Unnamed: 0,Neighborhood,Cluster Labels,1st Most Common Venue,2nd Most Common Venue,3rd Most Common Venue,4th Most Common Venue,5th Most Common Venue,6th Most Common Venue,7th Most Common Venue,8th Most Common Venue,9th Most Common Venue,10th Most Common Venue
63,Roselawn,3,Pool,Garden,Yoga Studio,Dessert Shop,Falafel Restaurant,Event Space,Ethiopian Restaurant,Electronics Store,Eastern European Restaurant,Dumpling Restaurant


The neighbourhood in Cluster #3 is, out of all the neighbourhoods in the analysis, the only one that represents a residential area, which can be deduced by the presence of "Pools" as the most common venue in this area. Additionally, the presence of Gardens without Parks or Trails also seem to indicate a residential type area.

#### Cluster #4

In [33]:
toronto_merged.loc[toronto_merged['Cluster Labels'] == 4, toronto_merged.columns[[2] + list(range(5, toronto_merged.shape[1]))]]

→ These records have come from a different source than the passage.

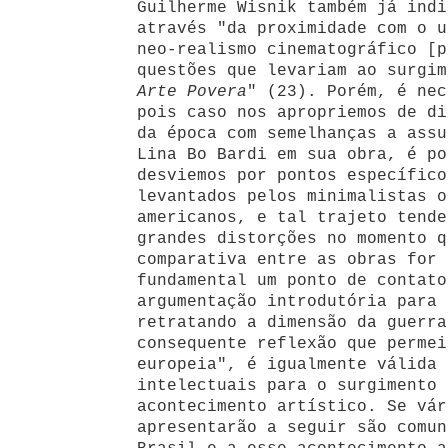
Guilherme Wisnik também já indi
através "da proximidade com o u
neo-realismo cinematográfico [p
questões que levariam ao surgim
Arte Povera
" (23). Porém, é nec
pois caso nos apropriemos de di
da época com semelhanças a assu
Lina Bo Bardi em sua obra, é po
desviemos por pontos específico
levantados pelos minimalistas o
americanos, e tal trajeto tende
grandes distorções no momento q
comparativa entre as obras for 
fundamental um ponto de contato
argumentação introdutória para 
retratando a dimensão da guerra
consequente reflexão que permei
europeia", é igualmente válida 
intelectuais para o surgimento
acontecimento artístico. Se vár
apresentarão a seguir são comun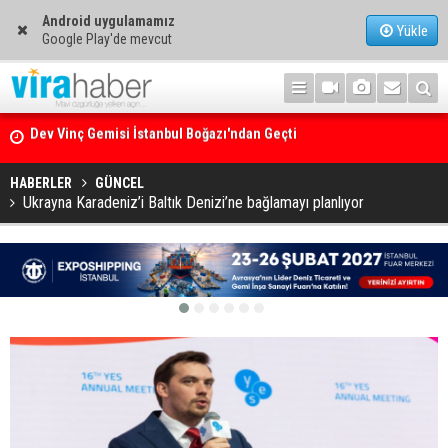
Android uygulamamız
Yükle
Google Play'de mevcut
Ege Denizi’nin En Büyük Mercan Ormanı
HABERLER
GÜNCEL
Ukrayna Karadeniz’i Baltık Denizi’ne bağlamayı planlıyor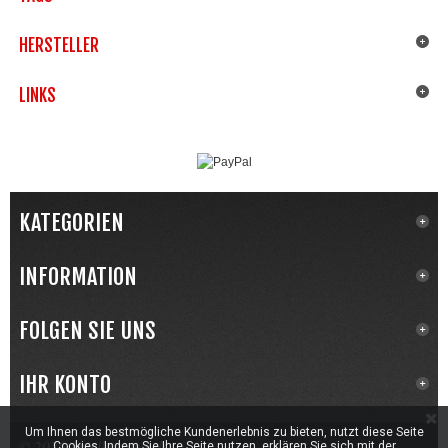
HERSTELLER
LINKS
KATEGORIEN
INFORMATION
FOLGEN SIE UNS
IHR KONTO
Um Ihnen das bestmögliche Kundenerlebnis zu bieten, nutzt diese Seite
© 2026 Spielkartenwelt
Cookies. Indem Sie Ihre Seite nutzen, erklären Sie sich mit der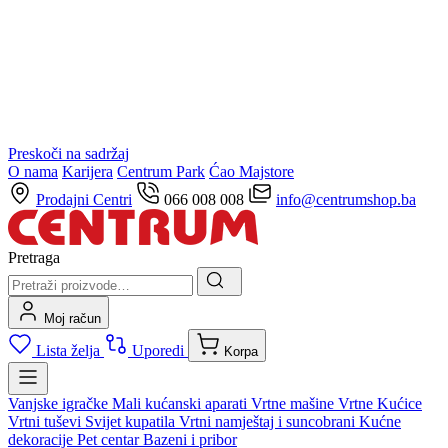
Preskoči na sadržaj
O nama
Karijera
Centrum Park
Ćao Majstore
Prodajni Centri
066 008 008
info@centrumshop.ba
Pretraga
Moj račun
Lista želja
Uporedi
Korpa
Vanjske igračke
Mali kućanski aparati
Vrtne mašine
Vrtne Kućice
Vrtni tuševi
Svijet kupatila
Vrtni namještaj i suncobrani
Kućne
dekoracije
Pet centar
Bazeni i pribor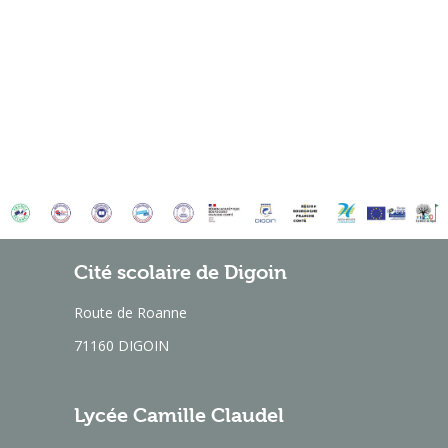
Cité scolaire de Digoin
Route de Roanne
71160 DIGOIN
Lycée Camille Claudel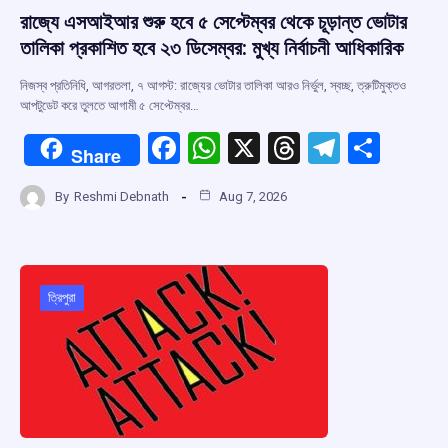
রাজ্যে এসআইআর শুরু হবে ৫ সেপ্টেম্বর থেকে চূড়ান্ত ভোটার
তালিকা প্রকাশিত হবে ২৩ ডিসেম্বর: মুখ্য নির্বাচনী আধিকারিক
নিজস্ব প্রতিনিধি, আগরতলা, ৭ আগস্ট: রাজ্যের ভোটার তালিকা আরও নির্ভুল, স্বচ্ছ, ত্রুটিমুক্তও
আপটুডেট করে তুলতে আগামী ৫ সেপ্টেম্বর…
F
W
X
T
T
S
Share
a
h
hr
el
h
By
Reshmi Debnath
Aug 7, 2026
ce
at
e
e
ar
b
s
a
gr
e
o
A
d
a
o
p
s
m
ত্রিপুরা
k
p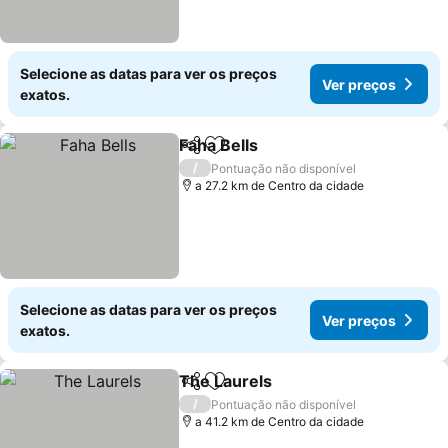
Selecione as datas para ver os preços
Ver preços
exatos.
Faha Bells
Partilhar
Adicionar aos favoritos
Ver preços
/
Pontuação não disponível
a 27.2 km de Centro da cidade
Selecione as datas para ver os preços
Ver preços
exatos.
The Laurels
Partilhar
Adicionar aos favoritos
Ver preços
/
Pontuação não disponível
a 41.2 km de Centro da cidade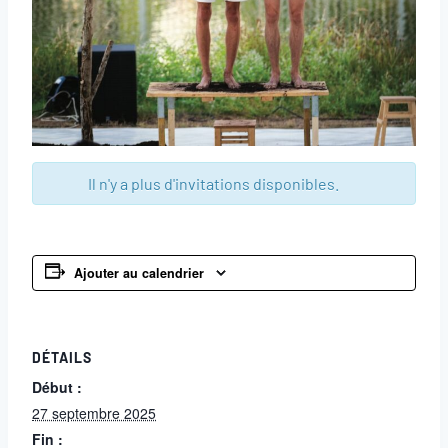
Il n'y a plus d'invitations disponibles.
Ajouter au calendrier
DÉTAILS
Début :
27 septembre 2025
Fin :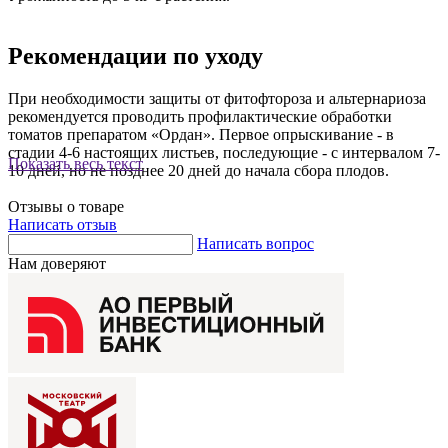
Рекомендации по уходу
При необходимости защиты от фитофтороза и альтернариоза
рекомендуется проводить профилактические обработки
томатов препаратом «Ордан». Первое опрыскивание - в
стадии 4-6 настоящих листьев, последующие - с интервалом 7-
Показать весь текст
10 дней, но не позднее 20 дней до начала сбора плодов.
Отзывы о товаре
Написать отзыв
Написать вопрос
Нам доверяют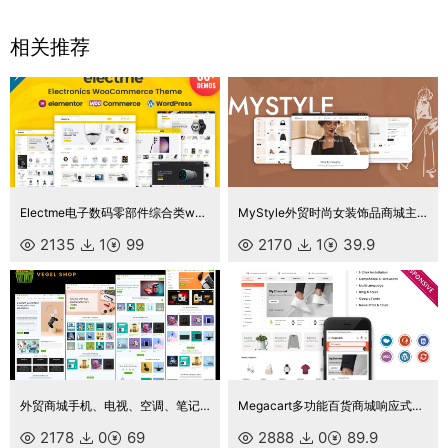
相关推荐
Electme电子数码零部件综合类wordpress主题商城外贸跨境电商源码
MyStyle外贸时尚女装饰品商城主题源码
2135
1
99
2170
1
39.9
外贸商城手机、电视、空调、笔记本电脑、家用电器小工具电子商店 Elementor WooCommerce 主题
Megacart多功能百货商城响应式商店WooCommerce 主题
2178
0
69
2888
0
89.9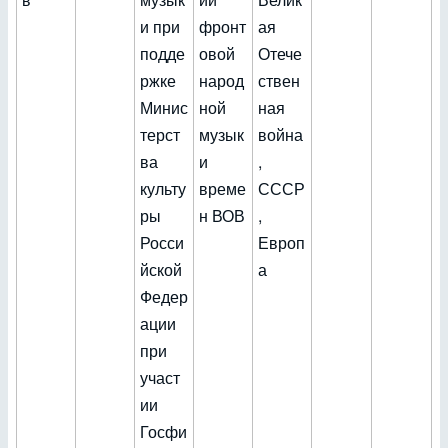
и при
фронт
ая
подде
овой
Отече
ржке
народ
ствен
Минис
ной
ная
терст
музык
война
ва
и
,
культу
време
СССР
ры
н ВОВ
,
Росси
Европ
йской
а
Федер
ации
при
участ
ии
Госфи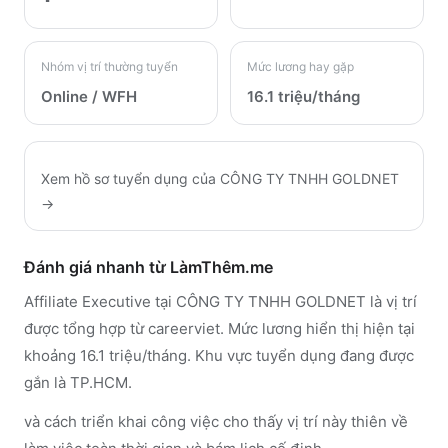
Nhóm vị trí thường tuyển
Mức lương hay gặp
Online / WFH
16.1 triệu/tháng
Xem hồ sơ tuyển dụng của
CÔNG TY TNHH GOLDNET
→
Đánh giá nhanh từ LàmThêm.me
Affiliate Executive tại CÔNG TY TNHH GOLDNET là vị trí
được tổng hợp từ careerviet. Mức lương hiển thị hiện tại
khoảng 16.1 triệu/tháng. Khu vực tuyển dụng đang được
gắn là TP.HCM.
và cách triển khai công việc cho thấy vị trí này thiên về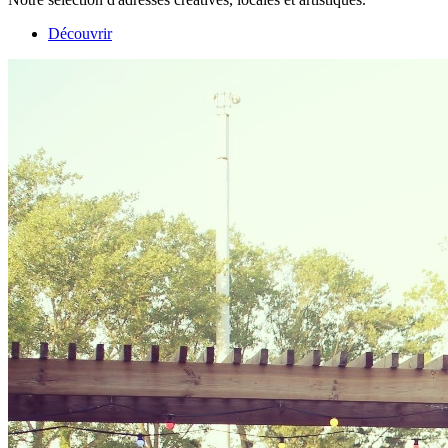
Découvrir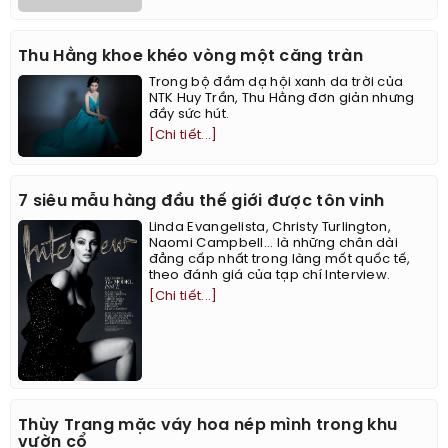
Thu Hằng khoe khéo vòng một căng tràn
Trong bộ đầm dạ hội xanh da trời của
NTK Huy Trần, Thu Hằng đơn giản nhưng
đầy sức hút.
[Chi tiết...]
7 siêu mẫu hàng đầu thế giới được tôn vinh
Linda Evangelista, Christy Turlington,
Naomi Campbell... là những chân dài
đẳng cấp nhất trong làng mốt quốc tế,
theo đánh giá của tạp chí Interview.
[Chi tiết...]
Thùy Trang mặc váy hoa nép mình trong khu
vườn cổ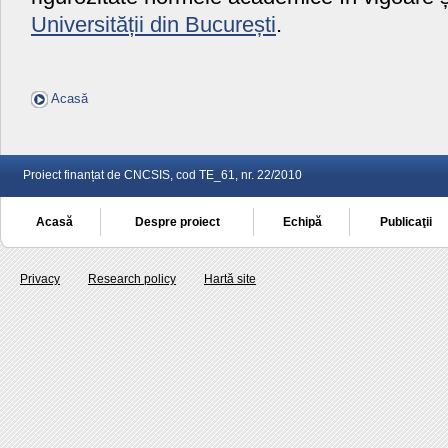
Universității din București
.
Acasă
Proiect finanțat de CNCSIS, cod TE_61, nr. 22/2010
Acasă
Despre proiect
Echipă
Publicaţii
Privacy
Research policy
Hartă site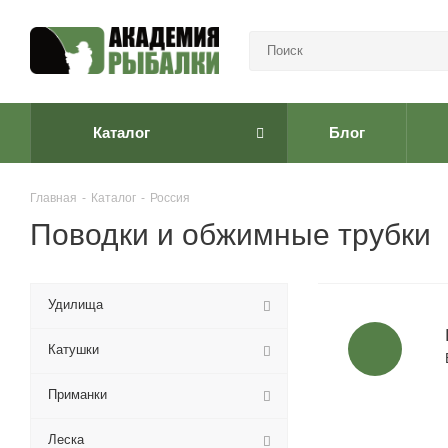
Каталог
Блог
Главная
-
Каталог
-
Россия
Поводки и обжимные трубки
Удилища
Катушки
Приманки
Леска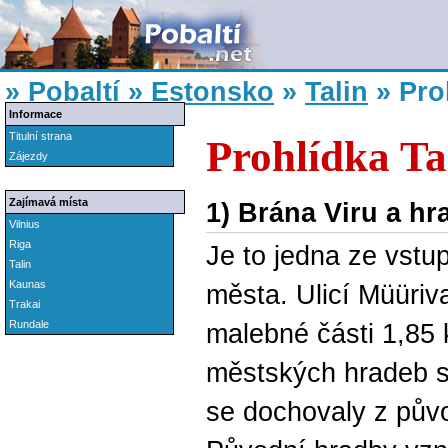
»
Pobaltí
»
Estonsko
»
Talin
»
Pro
Informace
Titulní strana
Prohlídka Ta
Zájezdy
Zajímavá místa
1) Brána Viru a hr
Vilnius
Riga
Je to jedna ze vstu
Talin
Kaunas
města. Ulicí Müüri
Trakai
malebné části 1,85
Rundale
městských hradeb s
se dochovaly z pův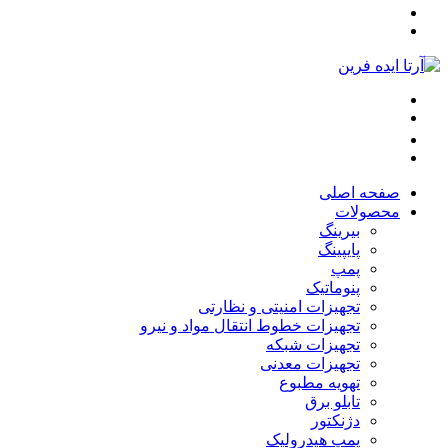
صفحه اصلی
محصولات
بیرینگ
پایپینگ
پمپ
پنوماتیک
تجهیزات امنیتی و نظارتی
تجهیزات خطوط انتقال مواد و نیرو
تجهیزات شبکه
تجهیزات معدنی
تهویه مطبوع
تابلو برق
دژنکتور
پمپ هیدرولیک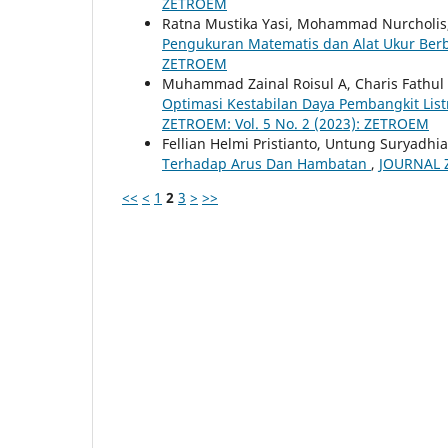
ZETROEM
Ratna Mustika Yasi, Mohammad Nurcholis
Pengukuran Matematis dan Alat Ukur Berb
ZETROEM
Muhammad Zainal Roisul A, Charis Fathul H
Optimasi Kestabilan Daya Pembangkit Lis
ZETROEM: Vol. 5 No. 2 (2023): ZETROEM
Fellian Helmi Pristianto, Untung Suryadhi
Terhadap Arus Dan Hambatan
,
JOURNAL Z
<<
<
1
2
3
>
>>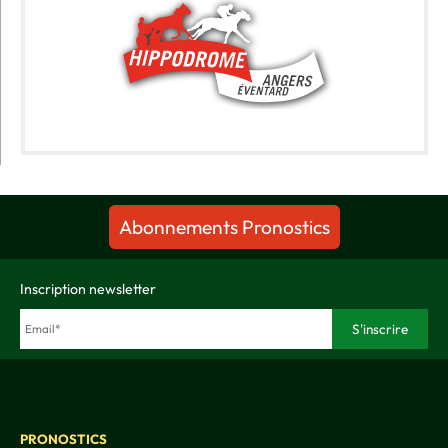
Abonnements Pronostics
Inscription newsletter
PRONOSTICS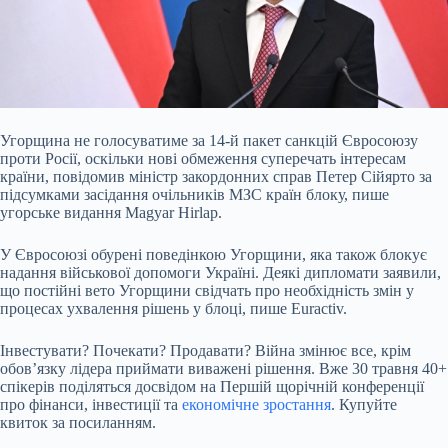
Угорщина не голосуватиме за 14-й пакет санкцій Євросоюзу
проти Росії, оскільки нові обмеження суперечать інтересам
країни, повідомив міністр закордонних справ Петер
Сійярто за
підсумками засідання очільників МЗС країн блоку, пише
угорське видання Мagyar Нirlap.
У Євросоюзі обурені поведінкою Угорщини, яка також блокує
надання військової допомоги Україні. Деякі дипломати заявили,
що постійні вето Угорщини свідчать про необхідність змін у
процесах ухвалення рішень у блоці, пише Euractiv.
Інвестувати? Почекати? Продавати? Війна змінює все, крім
обов’язку лідера приймати виважені рішення. Вже 30 травня 40+
спікерів поділяться досвідом на Першій щорічній конференції
про фінанси, інвестиції та
економічне зростання
. Купуйте
квиток за посиланням.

Unnamed: 0,Neighborhood,Cluster Labels,1st Most Common Venue,2nd Most Common Venue,3rd Most Common Venue,4th Most Common Venue,5th Most Common Venue,6th Most Common Venue,7th Most Common Venue,8th Most Common Venue,9th Most Common Venue,10th Most Common Venue
37,The Beaches,4,Pub,Trail,Health Food Store,Other Great Outdoors,Diner,Discount Store,Dog Run,Doner Restaurant,Donut Shop,Yoga Studio


This cluster is clearly special because of its recreational nature. We can see that there are plenty of trails, dog runs, and outdoors areas. We can also see plenty of pubs, which are likely to represent the nightlife near the beach area.

#### Cluster #5

In [34]:
toronto_merged.loc[toronto_merged['Cluster Labels'] == 5, toronto_merged.columns[[2] + list(range(5, toronto_merged.shape[1]))]]

Unnamed: 0,Neighborhood,Cluster Labels,1st Most Common Venue,2nd Most Common Venue,3rd Most Common Venue,4th Most Common Venue,5th Most Common Venue,6th Most Common Venue,7th Most Common Venue,8th Most Common Venue,9th Most Common Venue,10th Most Common Venue
50,Rosedale,5,Park,Playground,Trail,Dessert Shop,Falafel Restaurant,Event Space,Ethiopian Restaurant,Electronics Store,Eastern European Restaurant,Dumpling Restaurant


This cluster is special because of its mix of business areas and parks. We can see that there are plenty of playgrounds, parks, and trails, which locates this neighbourhood mostly in one of the largest parks in the city, with restaurants and stores to serve the population that attend activities in the park.